[Work request] Using the records below, find every line that includes "smart" and copy it.

[Page-level text extractions]
----

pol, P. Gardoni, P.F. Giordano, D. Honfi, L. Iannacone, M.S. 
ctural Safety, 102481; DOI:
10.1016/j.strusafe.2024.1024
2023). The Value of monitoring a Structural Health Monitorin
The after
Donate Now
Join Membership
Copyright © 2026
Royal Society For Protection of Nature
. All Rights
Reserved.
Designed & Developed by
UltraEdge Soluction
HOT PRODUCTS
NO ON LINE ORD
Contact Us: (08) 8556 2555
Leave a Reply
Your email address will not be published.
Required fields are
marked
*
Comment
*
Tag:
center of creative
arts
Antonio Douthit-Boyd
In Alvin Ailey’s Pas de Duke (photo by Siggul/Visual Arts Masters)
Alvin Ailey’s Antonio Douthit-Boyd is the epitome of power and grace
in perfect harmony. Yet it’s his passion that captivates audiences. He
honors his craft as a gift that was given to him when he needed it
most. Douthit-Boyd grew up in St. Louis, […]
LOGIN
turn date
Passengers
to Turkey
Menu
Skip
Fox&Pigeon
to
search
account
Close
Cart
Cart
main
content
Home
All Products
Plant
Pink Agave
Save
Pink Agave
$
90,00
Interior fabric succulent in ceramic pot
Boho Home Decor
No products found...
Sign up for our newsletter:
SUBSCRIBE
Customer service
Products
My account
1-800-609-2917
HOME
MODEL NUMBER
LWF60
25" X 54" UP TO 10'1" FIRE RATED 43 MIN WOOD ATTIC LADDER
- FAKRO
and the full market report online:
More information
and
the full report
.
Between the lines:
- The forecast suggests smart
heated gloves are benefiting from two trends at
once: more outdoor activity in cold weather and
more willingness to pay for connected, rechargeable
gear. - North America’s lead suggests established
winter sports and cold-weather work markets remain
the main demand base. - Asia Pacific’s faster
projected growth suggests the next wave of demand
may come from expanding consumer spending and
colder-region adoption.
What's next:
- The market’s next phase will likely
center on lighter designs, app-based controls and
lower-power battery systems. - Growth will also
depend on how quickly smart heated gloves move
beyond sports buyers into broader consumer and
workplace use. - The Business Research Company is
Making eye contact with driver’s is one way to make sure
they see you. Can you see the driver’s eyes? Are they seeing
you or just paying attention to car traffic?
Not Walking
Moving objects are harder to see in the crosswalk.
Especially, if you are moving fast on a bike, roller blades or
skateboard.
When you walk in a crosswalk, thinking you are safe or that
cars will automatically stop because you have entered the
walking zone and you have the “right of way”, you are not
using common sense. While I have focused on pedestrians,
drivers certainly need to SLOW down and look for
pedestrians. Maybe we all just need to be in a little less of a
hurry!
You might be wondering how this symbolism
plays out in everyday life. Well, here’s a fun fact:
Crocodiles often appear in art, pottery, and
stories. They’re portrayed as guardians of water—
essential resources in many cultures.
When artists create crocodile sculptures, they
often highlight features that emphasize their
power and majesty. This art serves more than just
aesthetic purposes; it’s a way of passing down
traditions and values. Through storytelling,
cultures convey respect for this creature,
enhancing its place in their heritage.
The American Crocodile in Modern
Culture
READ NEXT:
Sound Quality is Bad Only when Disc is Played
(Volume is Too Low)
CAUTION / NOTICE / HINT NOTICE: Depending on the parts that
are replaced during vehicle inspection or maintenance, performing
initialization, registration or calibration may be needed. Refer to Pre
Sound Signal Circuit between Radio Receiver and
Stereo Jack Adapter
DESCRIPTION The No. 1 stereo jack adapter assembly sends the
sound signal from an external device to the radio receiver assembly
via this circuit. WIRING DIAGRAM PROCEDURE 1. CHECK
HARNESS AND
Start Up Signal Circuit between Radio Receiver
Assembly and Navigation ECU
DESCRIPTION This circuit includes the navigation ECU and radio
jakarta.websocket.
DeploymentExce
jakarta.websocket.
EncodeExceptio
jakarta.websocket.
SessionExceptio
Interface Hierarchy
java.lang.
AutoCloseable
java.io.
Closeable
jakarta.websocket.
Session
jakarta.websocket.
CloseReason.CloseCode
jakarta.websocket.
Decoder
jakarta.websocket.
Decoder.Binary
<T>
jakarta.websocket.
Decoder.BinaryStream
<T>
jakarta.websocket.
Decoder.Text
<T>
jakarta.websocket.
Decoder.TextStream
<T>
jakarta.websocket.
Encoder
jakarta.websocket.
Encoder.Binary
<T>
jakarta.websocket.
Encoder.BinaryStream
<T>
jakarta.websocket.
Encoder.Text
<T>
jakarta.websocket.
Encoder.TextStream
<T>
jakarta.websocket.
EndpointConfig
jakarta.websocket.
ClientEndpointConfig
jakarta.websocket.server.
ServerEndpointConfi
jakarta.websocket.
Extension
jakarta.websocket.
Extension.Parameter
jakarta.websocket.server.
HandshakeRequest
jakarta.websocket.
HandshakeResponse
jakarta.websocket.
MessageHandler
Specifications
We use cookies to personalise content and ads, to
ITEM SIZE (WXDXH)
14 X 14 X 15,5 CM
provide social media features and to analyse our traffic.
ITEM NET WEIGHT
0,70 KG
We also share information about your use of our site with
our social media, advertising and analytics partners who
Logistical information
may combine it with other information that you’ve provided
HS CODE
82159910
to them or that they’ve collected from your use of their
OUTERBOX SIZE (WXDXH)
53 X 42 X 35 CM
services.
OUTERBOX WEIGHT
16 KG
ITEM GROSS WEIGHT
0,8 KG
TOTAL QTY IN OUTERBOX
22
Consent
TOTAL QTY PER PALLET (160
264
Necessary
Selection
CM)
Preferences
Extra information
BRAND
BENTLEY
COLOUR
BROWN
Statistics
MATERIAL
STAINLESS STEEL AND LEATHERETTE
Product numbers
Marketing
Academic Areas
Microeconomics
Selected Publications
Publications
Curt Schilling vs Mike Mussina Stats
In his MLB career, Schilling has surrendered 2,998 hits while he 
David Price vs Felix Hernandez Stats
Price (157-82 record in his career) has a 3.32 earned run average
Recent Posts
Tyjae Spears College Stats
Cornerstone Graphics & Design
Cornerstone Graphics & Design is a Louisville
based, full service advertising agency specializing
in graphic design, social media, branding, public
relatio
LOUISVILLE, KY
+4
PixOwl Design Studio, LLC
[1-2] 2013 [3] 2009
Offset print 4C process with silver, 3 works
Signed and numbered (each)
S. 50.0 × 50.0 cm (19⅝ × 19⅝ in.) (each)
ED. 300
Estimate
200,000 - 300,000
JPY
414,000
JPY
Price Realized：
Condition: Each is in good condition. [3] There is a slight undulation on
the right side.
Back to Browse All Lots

----

[Result]
- The forecast suggests smart
depend on how quickly smart heated gloves move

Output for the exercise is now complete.